Two rows of data are shown for V.90 modems because your connect speed will vary depending on the quality of your phone line and distance to your "CO" or Central Office (local telephone facility). A pretty good line should get about a 48 to 50K connection. The Telephone Network was designed to carry voice traffic, not the flood of data transfer it is being used for today. It is generally claimed that people who live within 3 1/2 miles from their central office will get significantly better connect speeds using a V.90 modem over using a V.34 modem.

DTE vs DCE speed. Modem shoppers in stores like CompUSA often ask why they should buy a 56K modem, when their modem already says "connected at 57600" or "connected at 115200". Well, this is a common misunderstanding of what the reported connect speed means. These speeds are the DTE (Data Terminal Equipment) speed, which is the speed of the connection between your PC and your modem. The DCE (Data Communications Equipment) speed is the bottleneck. The DCE speed is the speed between your modem and the other modem you connect to. Prior to 56K modems, the best speed you could get between two modems was 33600 bits per second. Now using 56K technology, rates approaching 50000 bits per second are achievable.

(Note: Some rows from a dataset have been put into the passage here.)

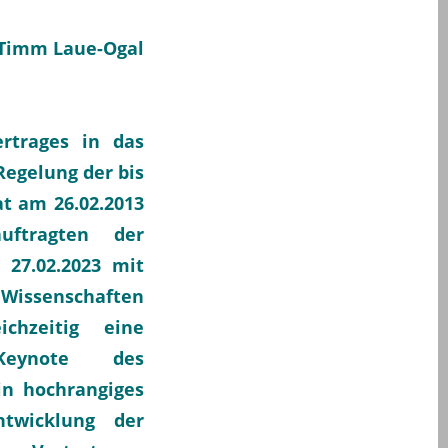
 Timm Laue-Ogal
rtrages in das
Regelung der bis
t am 26.02.2013
uftragten der
 27.02.2023 mit
 Wissenschaften
hzeitig eine
Keynote des
in hochrangiges
twicklung der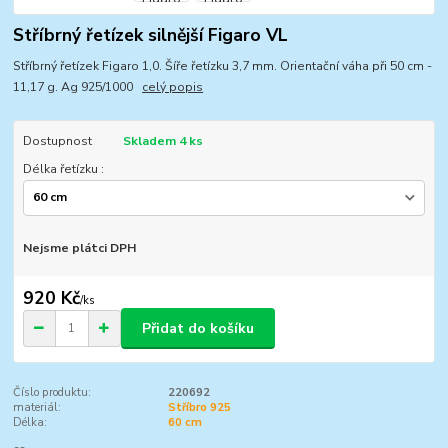
Stříbrný řetízek silnější Figaro VL
Stříbrný řetízek Figaro 1,0. Šíře řetízku 3,7 mm. Orientační váha při 50 cm -
11,17 g. Ag 925/1000
celý popis
Dostupnost
Skladem 4 ks
Délka řetízku :
Nejsme plátci DPH
920 Kč
/
ks
Přidat do košíku
Číslo produktu:
220692
materiál:
Stříbro 925
Délka:
60 cm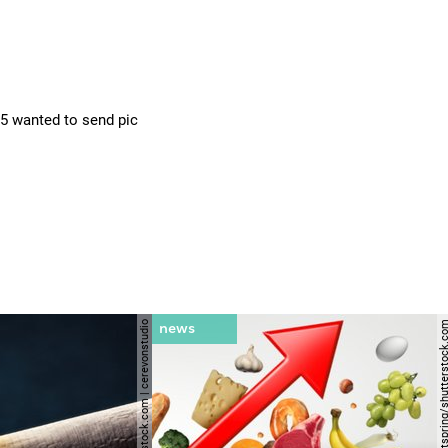
15 wanted to send pic
© shutterstock.com | cerevonstudio
© lightspring/shutterst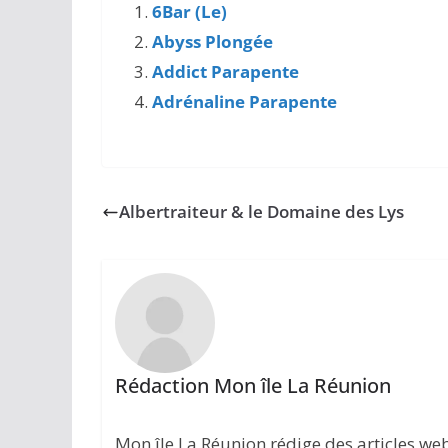
6Bar (Le)
Abyss Plongée
Addict Parapente
Adrénaline Parapente
Albertraiteur & le Domaine des Lys
Rédaction Mon île La Réunion
Mon île La Réunion rédige des articles w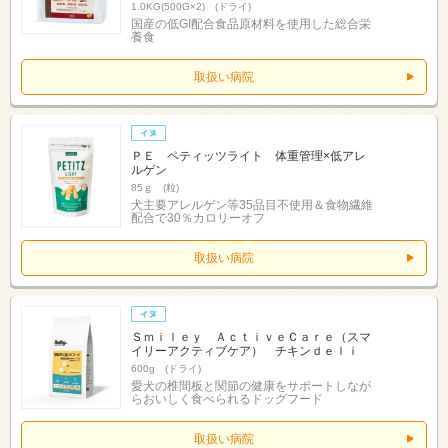
1.0KG(500G×2) (ドライ)
国産の低GI配合食品原材料を使用した総合栄
養食
取扱い病院
ＰＥ ペティッツライト 体重管理×低アレ
ルゲン
85ｇ (粒)
犬主要アレルゲン等35品目不使用＆食物繊維
配合で30％カロリーオフ
取扱い病院
Ｓｍｉｌｅｙ ＡｃｔｉｖｅＣａｒｅ（スマ
イリーアクティブケア） チキンｄｅｌｉ
600g (ドライ)
愛犬の椎間板と関節の健康をサポートしなが
らおいしく食べられるドッグフード
取扱い病院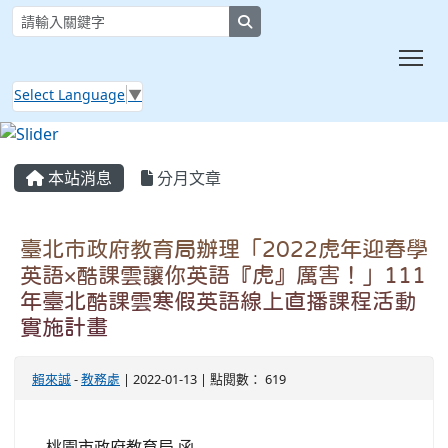
search
Tog
Select Language
▼
:::
本站消息
分月文章
臺北市政府教育局辦理「2022虎年迎春學
英語×酷課雲讓你英語『虎』厲害！」111
年臺北酷課雲寒假英語線上直播課程活動
實施計畫
賴來誠
-
教務處
| 2022-01-13 | 點閱數： 619
桃園市政府教育局 函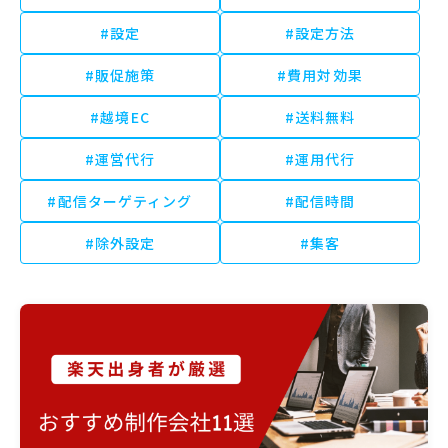
#設定
#設定方法
#販促施策
#費用対効果
#越境EC
#送料無料
#運営代行
#運用代行
#配信ターゲティング
#配信時間
#除外設定
#集客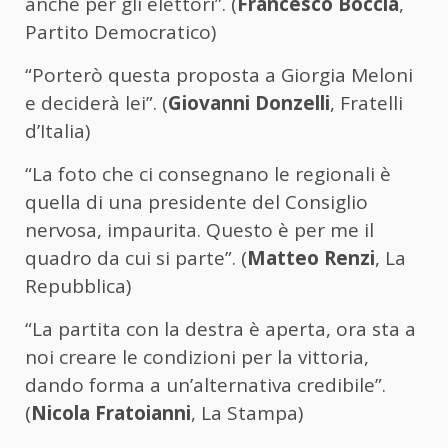
anche per gli elettori”. (
Francesco Boccia
,
Partito Democratico)
“Porterò questa proposta a Giorgia Meloni
e deciderà lei”. (
Giovanni Donzelli
, Fratelli
d’Italia)
“La foto che ci consegnano le regionali è
quella di una presidente del Consiglio
nervosa, impaurita. Questo è per me il
quadro da cui si parte”. (
Matteo Renzi
, La
Repubblica)
“La partita con la destra è aperta, ora sta a
noi creare le condizioni per la vittoria,
dando forma a un’alternativa credibile”.
(
Nicola Fratoianni
, La Stampa)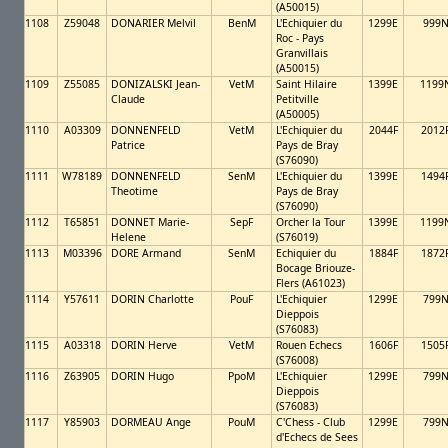
(A50015)
1108
Z59048
DONARIER Melvil
BenM
L'Echiquier du
1299E
999
Roc - Pays
Granvillais
(A50015)
1109
Z55085
DONIZALSKI Jean-
VetM
Saint Hilaire
1399E
1199
Claude
Petitville
(A50005)
1110
A03309
DONNENFELD
VetM
L'Echiquier du
2044F
2012
Patrice
Pays de Bray
(S76090)
1111
W78189
DONNENFELD
SenM
L'Echiquier du
1399E
1494
Theotime
Pays de Bray
(S76090)
1112
T65851
DONNET Marie-
SepF
Orcher la Tour
1399E
1199
Helene
(S76019)
1113
M03396
DORE Armand
SenM
Echiquier du
1884F
1872
Bocage Briouze-
Flers (A61023)
1114
Y57611
DORIN Charlotte
PouF
L'Echiquier
1299E
799
Dieppois
(S76083)
1115
A03318
DORIN Herve
VetM
Rouen Echecs
1606F
1505
(S76008)
1116
Z63905
DORIN Hugo
PpoM
L'Echiquier
1299E
799
Dieppois
(S76083)
1117
Y85903
DORMEAU Ange
PouM
C'Chess - Club
1299E
799
d'Echecs de Sees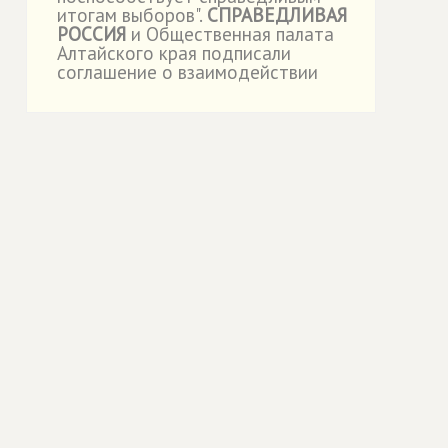
итогам выборов".
СПРАВЕДЛИВАЯ
РОССИЯ
и Общественная палата
Алтайского края подписали
соглашение о взаимодействии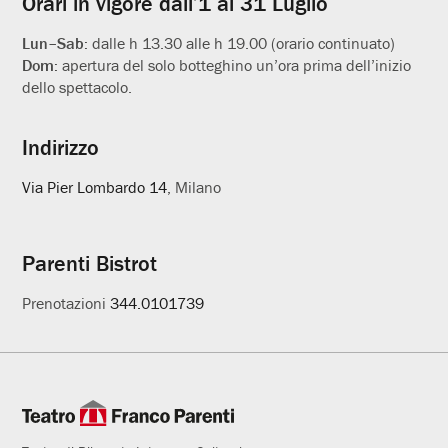
Orari in vigore dall’1 al 31 Luglio
Lun–Sab:
dalle h 13.30 alle h 19.00 (orario continuato)
Dom:
apertura del solo botteghino un’ora prima dell’inizio
dello spettacolo.
Indirizzo
Via Pier Lombardo 14
, Milano
Parenti Bistrot
Prenotazioni
344.0101739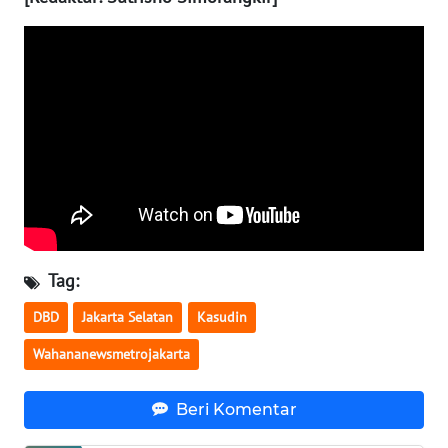
WN
KALTARA
WN
KALSEL
WN
KALTIM
WN
Tag:
SULSEL
DBD
Jakarta Selatan
Kasudin
WN
Wahananewsmetrojakarta
GORONTALO
Beri Komentar
WN
SULUT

Asymetric Data. Notable is that the V.90 standard calls for 'asymetric' data rates, just as both K56flex and X2 did before the standard. This means that the send and receive data speeds are different when you connect in V.90 mode. Fortunately, high speed (up to 54Kbps) is realized in the downstream direction, which is good since this is where the bulk of the data is, downloading graphics, etc. from the internet to your modem. The upstream direction is limited to 33.6Kbps, which is OK, since most of the data web surfers send is mouse click commands, which don't require much data to be transmitted.